Problem to work on
For the records that follow, give the number of lines in which the word "occasione" occurs, with nothing added.

***

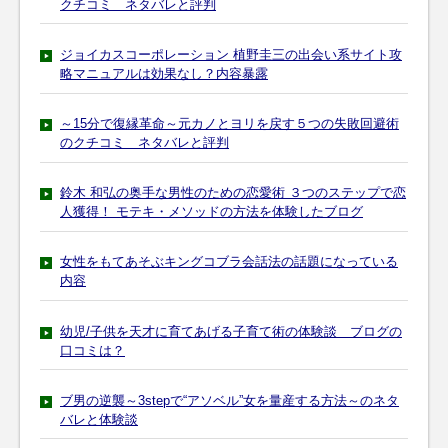
クチコミ ネタバレと評判
ジョイカスコーポレーション 植野圭三の出会い系サイト攻
略マニュアルは効果なし？内容暴露
～15分で復縁革命～元カノとヨリを戻す５つの失敗回避術
のクチコミ ネタバレと評判
鈴木 和弘の奥手な男性のための恋愛術 ３つのステップで恋
人獲得！ モテキ・メソッドの方法を体験したブログ
女性をもてあそぶキングコブラ会話法の話題になっている
内容
幼児/子供を天才に育てあげる子育て術の体験談 ブログの
口コミは？
ブ男の逆襲～3stepで“アソベル”女を量産する方法～のネタ
バレと体験談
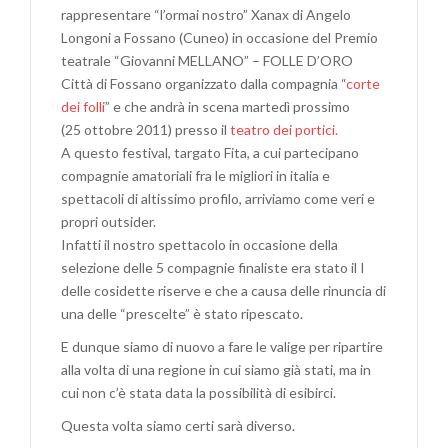
rappresentare “l’ormai nostro” Xanax di Angelo
Longoni a Fossano (Cuneo) in occasione del Premio
teatrale “Giovanni MELLANO” – FOLLE D’ORO
Città di Fossano organizzato dalla compagnia “
corte
dei folli
” e che andrà in scena martedì prossimo
(25 ottobre 2011) presso il
teatro dei portici.
A questo festival, targato Fita, a cui partecipano
compagnie amatoriali fra le migliori in italia e
spettacoli di altissimo profilo, arriviamo come veri e
propri outsider.
Infatti il nostro spettacolo in occasione della
selezione delle 5 compagnie finaliste era stato il I
delle cosidette riserve e che a causa delle rinuncia di
una delle “prescelte” è stato ripescato.
E dunque siamo di nuovo a fare le valige per ripartire
alla volta di una regione in cui siamo già stati, ma in
cui non c’è stata data la possibilità di esibirci.
Questa volta siamo certi sarà diverso.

***

Solution below
2